(Collected data)

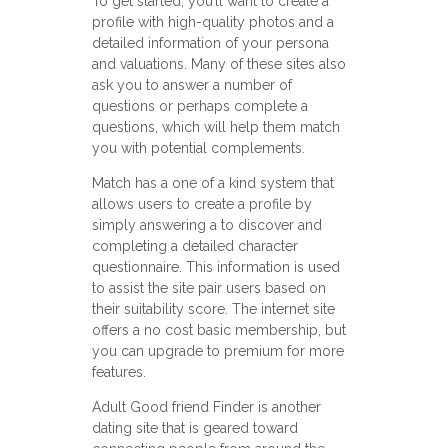
To get started, you’ll want to create a
profile with high-quality photos and a
detailed information of your persona
and valuations. Many of these sites also
ask you to answer a number of
questions or perhaps complete a
questions, which will help them match
you with potential complements.
Match has a one of a kind system that
allows users to create a profile by
simply answering a to discover and
completing a detailed character
questionnaire. This information is used
to assist the site pair users based on
their suitability score. The internet site
offers a no cost basic membership, but
you can upgrade to premium for more
features.
Adult Good friend Finder is another
dating site that is geared toward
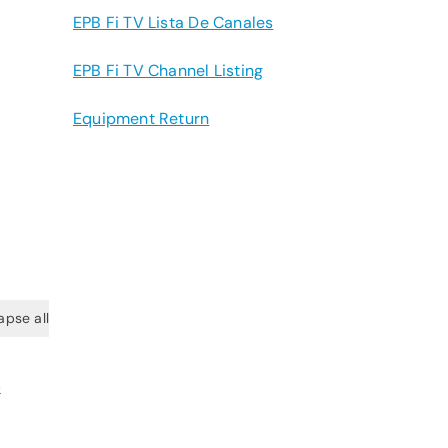
EPB Fi TV Lista De Canales
EPB Fi TV Channel Listing
Equipment Return
apse all
&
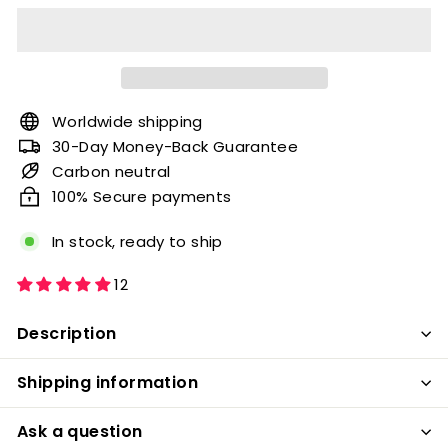
Worldwide shipping
30-Day Money-Back Guarantee
Carbon neutral
100% Secure payments
In stock, ready to ship
12
Description
Shipping information
Ask a question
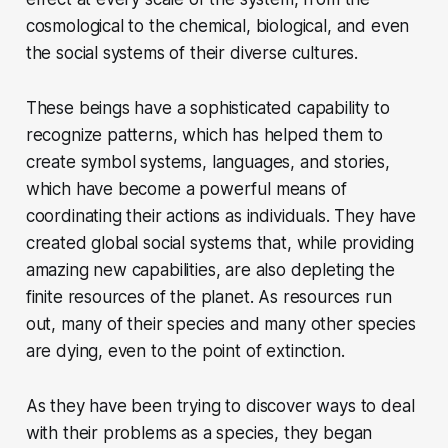
cosmological to the chemical, biological, and even
the social systems of their diverse cultures.
These beings have a sophisticated capability to
recognize patterns, which has helped them to
create symbol systems, languages, and stories,
which have become a powerful means of
coordinating their actions as individuals. They have
created global social systems that, while providing
amazing new capabilities, are also depleting the
finite resources of the planet. As resources run
out, many of their species and many other species
are dying, even to the point of extinction.
As they have been trying to discover ways to deal
with their problems as a species, they began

▸ Exercise prompt: Return every line above that contains the word "also".

▸ Task result:
and valuations. Many of these sites also
amazing new capabilities, are also depleting the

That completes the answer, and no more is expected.